Description
Copied from @Dekermanjian 's comment here:
Getting the variance covariance matrix for the predicted|filtered|smoothed states using the conditional posterior is not trivial because there is no
idata.cov()
method andxarray.cov()
only computes the covariances. This means you will need to compute the covariances then the variances and then build the variance covariance matrix manually.

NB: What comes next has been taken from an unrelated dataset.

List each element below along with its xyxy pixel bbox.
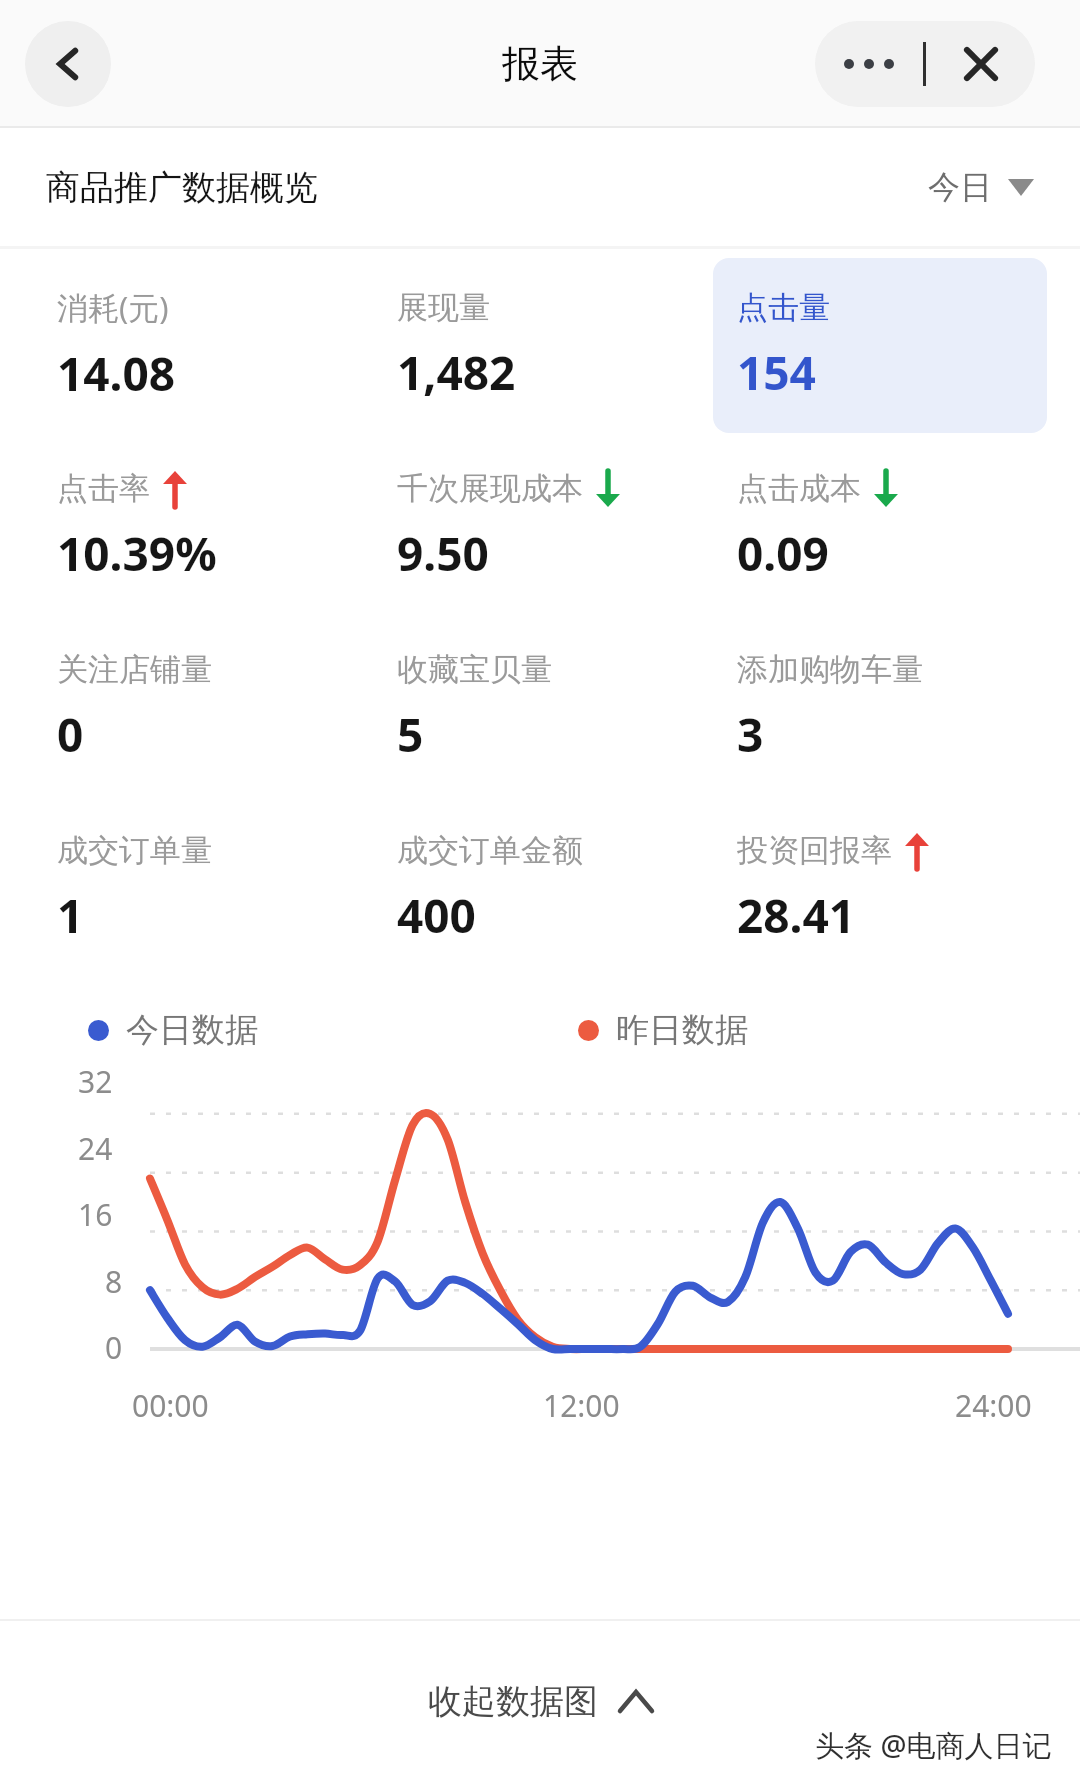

It would be nice to have a utility function in state space that would handle this for the user.
Here is a thumbnail sketch of what we're looking for:
with pm.Model(coords=ss_mod.coords) as m:
ss_mod._build_dummy_graph()
ss_mod._insert_random_variables()
x0, P0, c, d, T, Z, R, H, Q = ss_matrices = ss_mod.unpack_statespace()
filter_outputs = ss_mod.kalman_filter.build_graph(pt.as_tensor(ss_mod._fit_data),
*ss_matrices)
smoother_outputs = ss_mod.kalman_smoother.build_graph(T, R, Q, filter_outputs[0], filter_outputs[3])

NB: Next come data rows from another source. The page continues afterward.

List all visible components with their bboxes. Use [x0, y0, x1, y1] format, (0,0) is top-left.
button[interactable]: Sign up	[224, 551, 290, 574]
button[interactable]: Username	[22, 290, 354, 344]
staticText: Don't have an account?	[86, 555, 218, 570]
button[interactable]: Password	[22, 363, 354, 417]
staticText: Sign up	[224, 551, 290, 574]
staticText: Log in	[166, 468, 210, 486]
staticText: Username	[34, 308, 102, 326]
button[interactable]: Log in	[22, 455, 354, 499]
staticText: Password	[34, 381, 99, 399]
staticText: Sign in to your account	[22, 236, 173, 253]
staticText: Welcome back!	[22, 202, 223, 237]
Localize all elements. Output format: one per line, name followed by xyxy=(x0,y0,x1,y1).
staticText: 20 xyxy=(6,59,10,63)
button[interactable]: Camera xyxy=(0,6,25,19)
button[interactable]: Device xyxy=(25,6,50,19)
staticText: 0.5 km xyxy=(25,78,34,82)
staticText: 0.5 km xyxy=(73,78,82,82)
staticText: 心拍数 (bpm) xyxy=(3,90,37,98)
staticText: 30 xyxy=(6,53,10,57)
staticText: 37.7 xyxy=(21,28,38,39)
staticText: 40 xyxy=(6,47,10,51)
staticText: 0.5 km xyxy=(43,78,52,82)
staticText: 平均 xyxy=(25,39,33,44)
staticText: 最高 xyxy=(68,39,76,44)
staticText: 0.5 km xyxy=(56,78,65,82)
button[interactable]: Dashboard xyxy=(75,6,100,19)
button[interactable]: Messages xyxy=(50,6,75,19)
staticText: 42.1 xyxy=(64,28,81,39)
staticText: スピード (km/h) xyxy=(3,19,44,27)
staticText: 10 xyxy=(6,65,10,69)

for output in filter_outputs[:-1] + list(smoother_outputs):
pm.Deterministic(output.name, output)
idata_filter = pm.sample_posterior_predictive(idata,
var_names=[x.name for x in m.deterministics],
compile_kwargs={'mode':'JAX'})
Obviously it needs a bit more to support exogenous data and dims and stuff. But this is enough to get someone started on a PR :)
After we have this utility, we should remove the return_kalman_filter_outputs_in_idata
flag in build_statespace_graph
. People should just use this utility to get the filtered outputs from the idata if they want it.